In the optical encoder of one embodiment, the signal processing unit is
A sum of received light currents based on output signals from the respective light receiving elements of the light receiving element group is used as a reference current, and the output signal is AD converted using the reference current and input to the logic operation unit. .

  According to the optical encoder of this embodiment, the output signal from each of the light receiving elements can be converted to the logic operation unit by converting the output signal from the light receiving element as a pulse signal with little waveform variation. A pulse signal with little waveform variation is obtained as the first to third movement information signals output from the logic operation unit. In general, the current (output signal) obtained from the light receiving element can be in a form close to a sine wave, not a pulse, due to fluctuations or variations in the amount of light.

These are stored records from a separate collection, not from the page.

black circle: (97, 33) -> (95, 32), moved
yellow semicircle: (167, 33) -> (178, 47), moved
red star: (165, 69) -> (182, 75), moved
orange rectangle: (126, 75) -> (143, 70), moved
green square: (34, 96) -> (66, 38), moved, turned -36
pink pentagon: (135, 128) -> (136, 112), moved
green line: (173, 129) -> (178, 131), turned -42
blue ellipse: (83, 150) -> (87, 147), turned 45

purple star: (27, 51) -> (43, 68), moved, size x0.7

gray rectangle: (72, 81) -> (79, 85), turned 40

In the optical encoder of one embodiment, the logical operation unit is
A first logical product circuit that generates a first movement information signal by taking a logical product of an output signal of the first light receiving element and an output signal of the second light receiving element;
A second AND circuit that takes the logical product of the output signal of the third light receiving element and the output signal of the fourth light receiving element to generate the second movement information signal;
A third AND circuit that takes the logical product of the output signal of the fifth light receiving element and the output signal of the sixth light receiving element to generate the third movement information signal;
A logical sum circuit that takes a logical sum of the first movement information signal, the second movement information signal, and the third movement information signal;

  According to the optical encoder of this embodiment, the first to third movement information signals are respectively divided into a period corresponding to one period by the light-on part and the light-off part of the moving body and six minutes of the one period. And the phase is shifted in order by 1/3 period. An output signal having a pulse width corresponding to one-sixth of the one cycle and a cycle of the one-third cycle is obtained from the OR circuit.

  Therefore, according to the output signal of the OR circuit, high-accuracy relative position information can be obtained and output to one signal line, and the first to third movement information signals are sequentially out of phase. By storing the order of the first to third movement information signals in a memory or the like, the movement direction of the moving body can always be detected.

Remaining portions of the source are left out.